PROBLEM TO SOLVE
Work through the records below and copy every line that includes "have".
═══ RECORDS TO PROCESS ═══
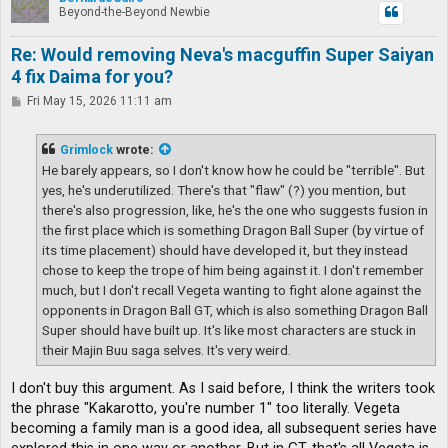
Beyond-the-Beyond Newbie
Re: Would removing Neva's macguffin Super Saiyan
4 fix Daima for you?
P
Fri May 15, 2026 11:11 am
o
s
t
Grimlock
wrote:
He barely appears, so I don't know how he could be "terrible". But
yes, he's underutilized. There's that "flaw" (?) you mention, but
there's also progression, like, he's the one who suggests fusion in
the first place which is something Dragon Ball Super (by virtue of
its time placement) should have developed it, but they instead
chose to keep the trope of him being against it. I don't remember
much, but I don't recall Vegeta wanting to fight alone against the
opponents in Dragon Ball GT, which is also something Dragon Ball
Super should have built up. It's like most characters are stuck in
their Majin Buu saga selves. It's very weird.
I don't buy this argument. As I said before, I think the writers took
the phrase "Kakarotto, you're number 1" too literally. Vegeta
becoming a family man is a good idea, all subsequent series have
═══
EXPECTED ANSWER
its time placement) should have developed it, but they instead
Super should have built up. It's like most characters are stuck in
becoming a family man is a good idea, all subsequent series have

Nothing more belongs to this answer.